[Saved entries]
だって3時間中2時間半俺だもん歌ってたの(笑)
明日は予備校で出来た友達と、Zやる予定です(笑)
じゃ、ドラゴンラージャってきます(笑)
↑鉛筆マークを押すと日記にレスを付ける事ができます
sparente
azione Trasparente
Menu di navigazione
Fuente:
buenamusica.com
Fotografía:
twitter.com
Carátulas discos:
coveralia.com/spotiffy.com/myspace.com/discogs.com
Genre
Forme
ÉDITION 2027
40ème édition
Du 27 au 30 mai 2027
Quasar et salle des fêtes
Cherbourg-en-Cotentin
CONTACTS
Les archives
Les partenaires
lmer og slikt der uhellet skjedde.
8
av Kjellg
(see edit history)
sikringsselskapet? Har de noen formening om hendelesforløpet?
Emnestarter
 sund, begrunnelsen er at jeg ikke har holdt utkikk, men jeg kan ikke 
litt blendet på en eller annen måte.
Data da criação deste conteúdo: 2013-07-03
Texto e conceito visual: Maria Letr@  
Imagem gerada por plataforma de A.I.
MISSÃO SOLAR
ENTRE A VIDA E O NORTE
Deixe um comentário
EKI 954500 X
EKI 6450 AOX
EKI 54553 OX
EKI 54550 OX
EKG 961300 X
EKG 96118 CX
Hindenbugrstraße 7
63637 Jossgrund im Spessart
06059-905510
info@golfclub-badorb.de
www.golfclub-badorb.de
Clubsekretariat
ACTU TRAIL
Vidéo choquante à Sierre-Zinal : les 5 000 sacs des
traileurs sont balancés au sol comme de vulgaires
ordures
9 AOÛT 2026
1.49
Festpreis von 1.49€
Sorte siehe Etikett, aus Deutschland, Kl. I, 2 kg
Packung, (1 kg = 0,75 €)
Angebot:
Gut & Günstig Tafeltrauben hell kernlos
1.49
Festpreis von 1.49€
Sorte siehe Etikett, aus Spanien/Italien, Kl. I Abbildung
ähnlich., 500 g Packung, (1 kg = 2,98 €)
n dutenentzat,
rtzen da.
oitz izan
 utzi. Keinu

> **Your instructions**:
Reproduce the lines of the entries above exactly, but only from the line containing "Vidéo choquante à" through the final line.

> **Result of the task**:
Vidéo choquante à Sierre-Zinal : les 5 000 sacs des
traileurs sont balancés au sol comme de vulgaires
ordures
9 AOÛT 2026
1.49
Festpreis von 1.49€
Sorte siehe Etikett, aus Deutschland, Kl. I, 2 kg
Packung, (1 kg = 0,75 €)
Angebot:
Gut & Günstig Tafeltrauben hell kernlos
1.49
Festpreis von 1.49€
Sorte siehe Etikett, aus Spanien/Italien, Kl. I Abbildung
ähnlich., 500 g Packung, (1 kg = 2,98 €)
n dutenentzat,
rtzen da.
oitz izan
 utzi. Keinu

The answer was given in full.